Hugging Face is one of the most promising companies in the world. It has set to achieve a unique feat – to become the GitHub for machine learning. Over the last few years, the company has open-sourced a number of libraries and tools, especially in the NLP space. Now, the company has integrated Decision Transformer, an offline reinforcement learning method, into the transformers library and the Hugging Face Hub.
What are decision transformers
Decision transformers were first introduced by Chen L. and his team in the paper ‘Decision Transformer: Reinforcement Learning via Sequence Modelling’. This paper introduced this framework that abstracts reinforcement learning as a sequence modelling problem. Unlike previous approaches, Decision Transformers output the optimal actions by leveraging a causally masked Transformer. A Decision Transformer can generate future actions that achieve desired return by conditioning an autoregressive model on desired reward, past states, and actions. The authors concluded that despite the simple design of this transformer, it matches, even exceeds, the performance of the state-of-art model and free offline reinforcement learning baselines on Atari, OpenAI Gym, and Key-to-Door tasks.
Sign up for your weekly dose of what's up in emerging technology.
The idea of using a sequence modelling algorithm is that instead of training a policy using reinforcement methods that would suggest action to maximise the return, Decision Transformers generate future actions based on a set of desired parameters. It is a shift in the reinforcement learning paradigm since the user is using a generative trajectory modelling to replace conventional reinforcement learning algorithms. The important steps involved in this are – feeding the last K timesteps in the Decision Transformer with three inputs (return-to-go, state, action); embedding the tokens with a linear layer (if the state is a vector) or CNN encoder if it is a frame; processing the inputs by GPT-2 model that predicts future actions through autoregressive modelling.

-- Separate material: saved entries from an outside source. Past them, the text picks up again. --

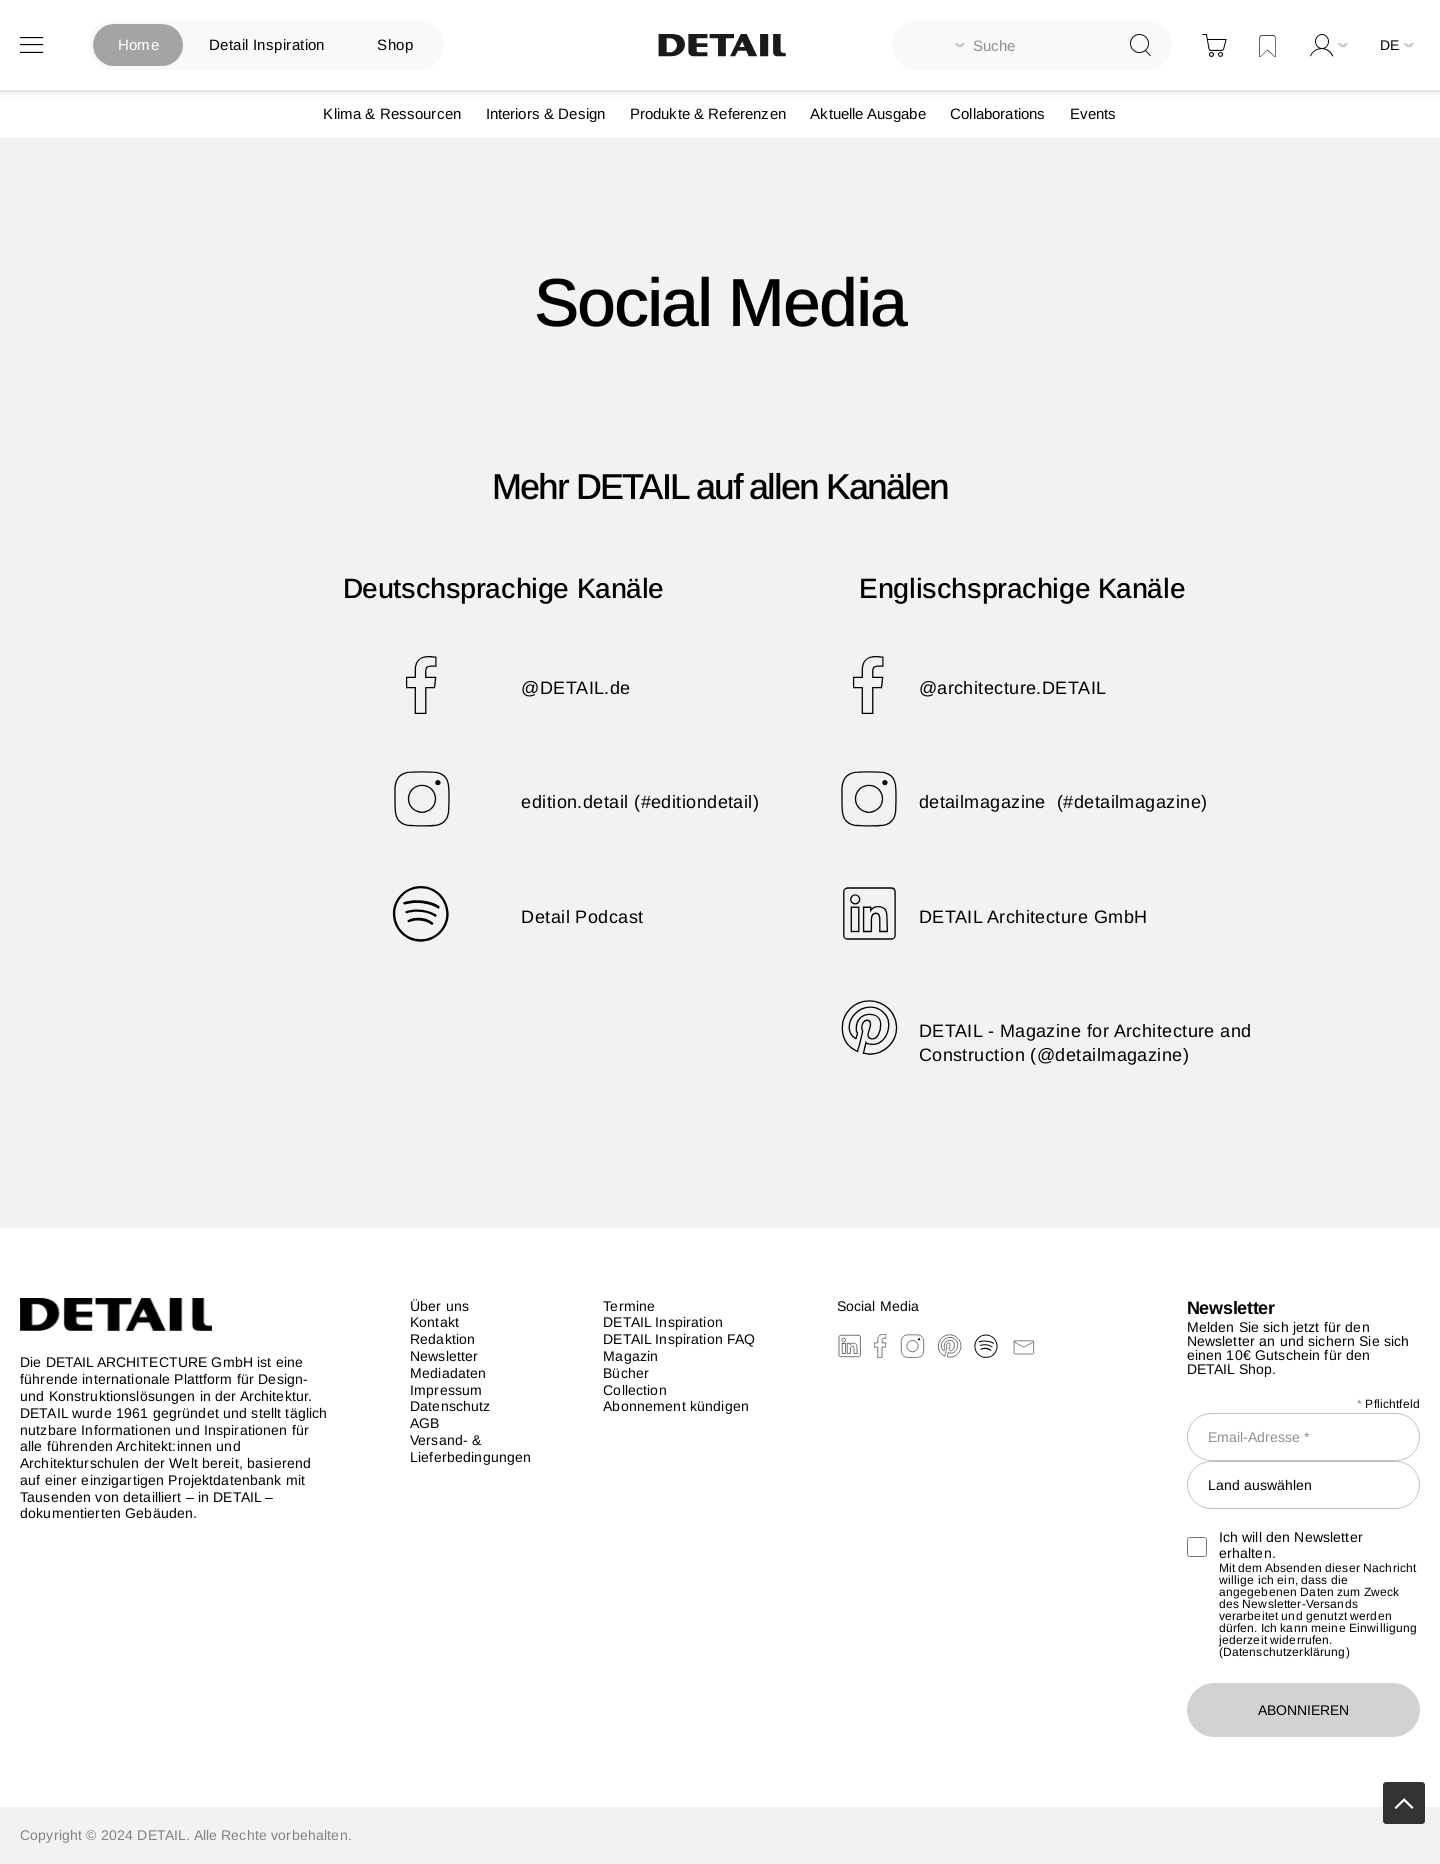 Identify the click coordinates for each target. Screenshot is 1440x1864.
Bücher (626, 1373)
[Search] (1141, 44)
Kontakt (434, 1322)
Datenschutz (450, 1406)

Offline reinforcement learning
Reinforcement learning is a framework to build decision making agents that learn optimal behaviour by interacting with the environment via trial and error method. The ultimate goal of an agent is to maximise the cumulative reward called return. One can say that reinforcement learning is based on the reward hypothesis and all the goals are the maximisation of the expected cumulative reward. Most reinforcement learning techniques are geared in the online learning setting, where the agents interact with the environment and gather information using current policy and exploration schemes to find higher-reward areas. The drawback with this method is that the agent has to be trained directly in the real world or have a simulator. In case a simulator is not available, one would be required to build it, which is a very complex process. Simulators may even have flaws that can be exploited by agents to gain a competitive advantage.
Credit: Hugging Face
This problem is present in the case of offline reinforcement learning. In this case, the agent only uses the data collected from other agents or human demonstrations without interacting with the environment. Offline reinforcement learning learns skills only from previously collected datasets without active environment interaction and provides a way to utilise previously collected datasets from sources like human demonstrations, prior experiments, and domain-specific solutions.

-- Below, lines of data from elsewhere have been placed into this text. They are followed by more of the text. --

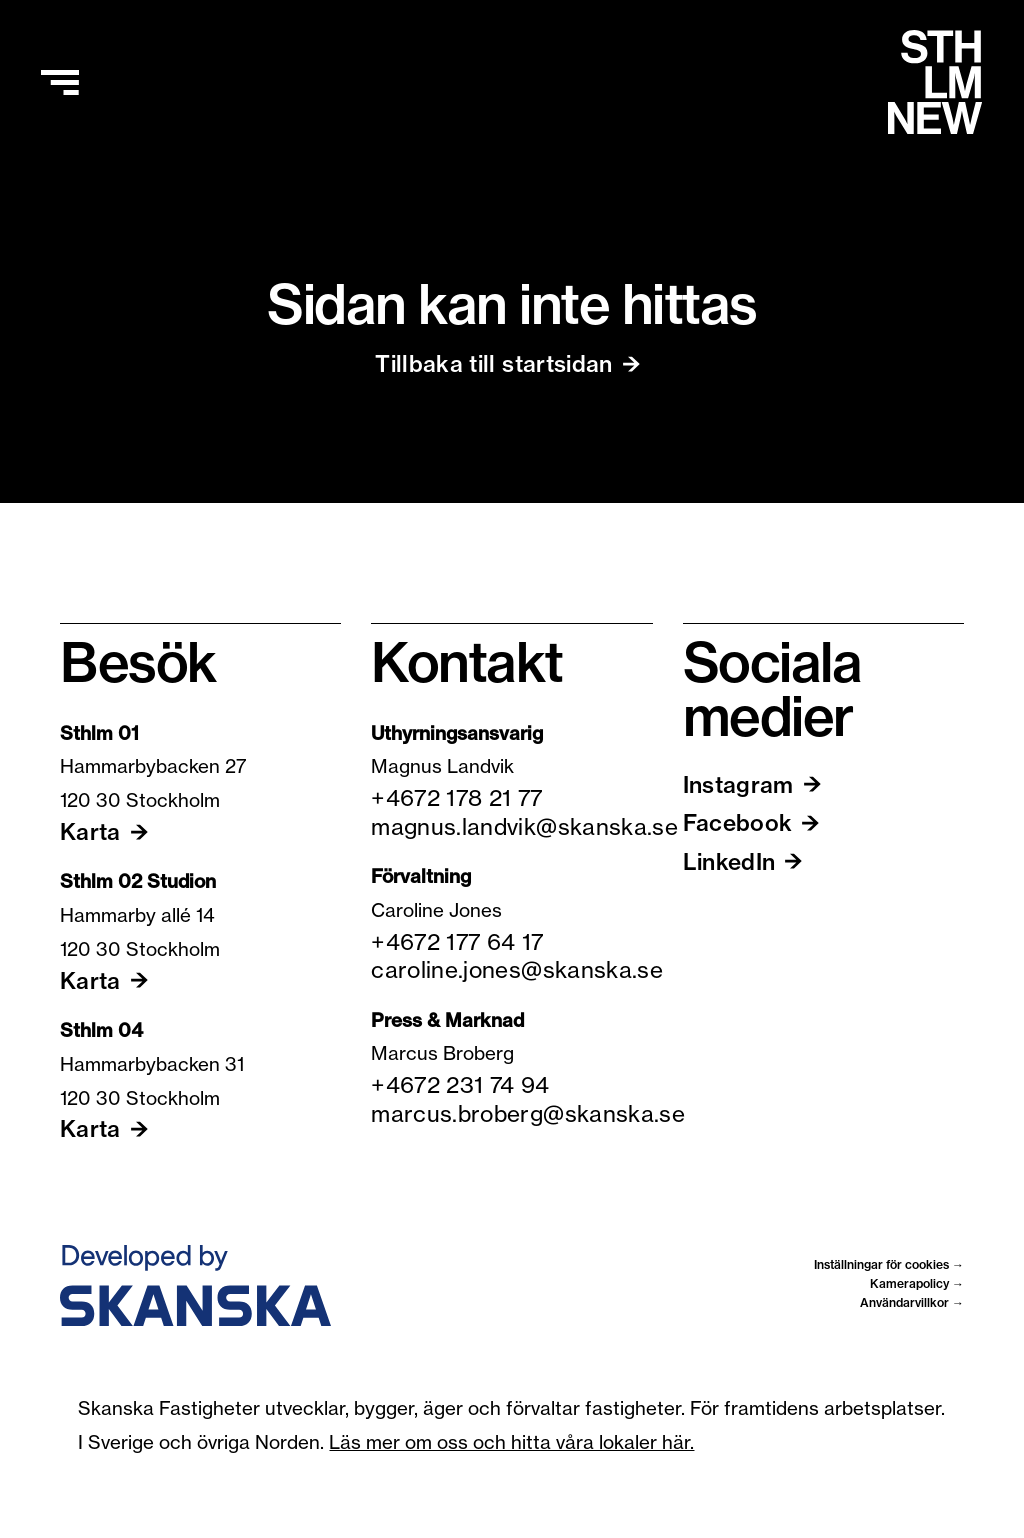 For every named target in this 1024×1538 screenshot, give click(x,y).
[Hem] (935, 82)
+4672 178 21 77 (456, 798)
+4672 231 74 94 (460, 1085)
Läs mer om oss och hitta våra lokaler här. (511, 1442)
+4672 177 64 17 (457, 942)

GitHub for machine learning
Hugging Face’s startup journey has been nothing short of being phenomenal. The company, which started as a chatbot, has gained massive attention from the industry in a very short period; big companies like Apple, Monzo, and Bing use their libraries in production. Hugging Face’s transformer library is backed by PyTorch and TensorFlow, and it offers thousands of pretrained models for tasks like text classification, summarisation, and information retrieval.
In September last year, the company released Datasets, a community library for contemporary NLP, which contains 650 unique datasets and more than 250 contributors. With Datasets, the company aims at standardising end-user interface, versioning, and documentation. This sits well with the company’s larger vision of democratising AI, which would extend the benefits of emerging technologies to smaller technologies, which is otherwise concentrated in a few powerful hands.